Rizwan Hussain of Schwab Asset Management notes that an ETF price mirrors the value of its underlying holdings during market hours, supplying intraday liquidity. When shares change hands between investors, the transaction price can deviate slightly from the fund's net asset value; this bid-ask spread is usually small but may widen for less frequently traded ETFs.
ETFs trade on an exchange throughout the day, like stock, with prices that update in real time. Mutual funds, by contrast, are priced only once daily after the market closes, and all investors receive that same end-of-day price.
Tax Efficiency Considerations
Tax treatment represents another meaningful distinction. ETFs generally realize fewer capital gains because shares typically transfer between investors rather than triggering fund-level sales. Portfolio rebalancing often occurs in-kind, exchanging securities instead of cash, which further limits taxable events for remaining shareholders.
Mutual funds may sell holdings to satisfy redemption requests, potentially creating capital gains that are passed along to all investors regardless of when they bought shares. Hussain observes that lower turnover in many passive ETFs, combined with the in-kind creation and redemption process, can reduce realized gains for ETF holders. These differences have historically made mutual funds more common inside tax-deferred accounts where immediate tax consequences are deferred.
Active versus Passive Approaches and Disclosure
Both categories contain active and passive strategies. Industry figures show roughly 19.3 trillion dollars in passively managed U.S. fund assets compared with 17.4 trillion dollars in actively managed assets at the end of 2025. Most ETFs track indexes, yet actively managed ETFs have attracted increased interest recently.
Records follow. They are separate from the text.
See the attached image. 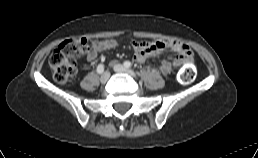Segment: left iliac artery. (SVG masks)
<instances>
[{
    "instance_id": "44dca946",
    "label": "left iliac artery",
    "mask_w": 258,
    "mask_h": 158,
    "mask_svg": "<svg viewBox=\"0 0 258 158\" xmlns=\"http://www.w3.org/2000/svg\"><path fill=\"white\" fill-rule=\"evenodd\" d=\"M124 66L127 67V68H130L132 66V64H131L130 61H125Z\"/></svg>"
}]
</instances>
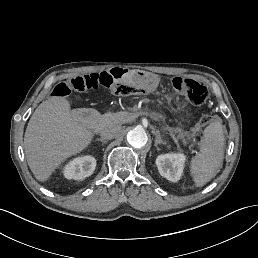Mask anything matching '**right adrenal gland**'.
<instances>
[{
  "label": "right adrenal gland",
  "instance_id": "2a0ac1e0",
  "mask_svg": "<svg viewBox=\"0 0 258 258\" xmlns=\"http://www.w3.org/2000/svg\"><path fill=\"white\" fill-rule=\"evenodd\" d=\"M96 140L102 142V145L107 143V141L103 138H98Z\"/></svg>",
  "mask_w": 258,
  "mask_h": 258
}]
</instances>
Disclosure frequency also varies. ETF managers generally publish holdings daily, while mutual funds typically release full portfolios monthly or quarterly. The less frequent schedule can benefit active mutual fund managers seeking to protect strategy details from competitors.
Key Factors to Evaluate
- Trading flexibility and intraday liquidity needs
- Taxable account versus tax-deferred account placement
- Preference for daily versus periodic holdings disclosure
- Tolerance for potential bid-ask spreads in less liquid ETFs
- Interest in active or passive management styles
Choosing What Fits Your Strategy
Both ETFs and mutual funds can serve as core components of a diversified, long-term plan. The better fit depends on an investor's priorities around trading convenience, tax impact, and specific financial objectives. Kellert emphasizes that the right selection ultimately reflects individual circumstances rather than any universal advantage of one structure over the other.